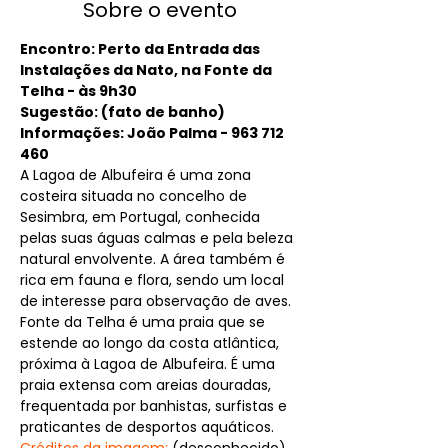
Sobre o evento
Encontro: Perto da Entrada das 
Instalações da Nato, na Fonte da 
Telha - às 9h30
Sugestão: (fato de banho)
Informações: João Palma - 963 712 
460
A Lagoa de Albufeira é uma zona 
costeira situada no concelho de 
Sesimbra, em Portugal, conhecida 
pelas suas águas calmas e pela beleza 
natural envolvente. A área também é 
rica em fauna e flora, sendo um local 
de interesse para observação de aves.
Fonte da Telha é uma praia que se 
estende ao longo da costa atlântica, 
próxima à Lagoa de Albufeira. É uma 
praia extensa com areias douradas, 
frequentada por banhistas, surfistas e 
praticantes de desportos aquáticos. 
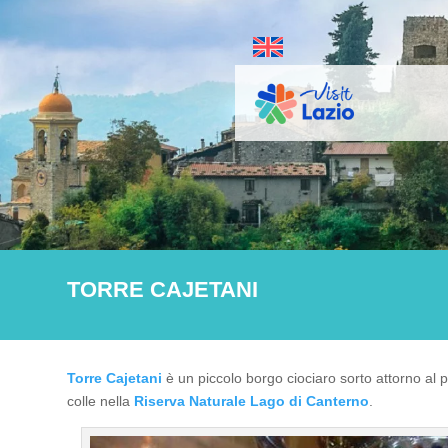
TORRE CAJETANI
Torre Cajetani
è un piccolo borgo ciociaro sorto attorno al
colle nella
Riserva Naturale Lago di Canterno
.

= = = = = = =

## [WORK REQUIRED]
In the records above, find the line containing "praticantes de desportos aquáticos." and restate it and every line after it word for word, all pictures excluded.

## [TASK RESULT]
praticantes de desportos aquáticos. 
TORRE CAJETANI
Torre Cajetani
è un piccolo borgo ciociaro sorto attorno al
colle nella
Riserva Naturale Lago di Canterno
.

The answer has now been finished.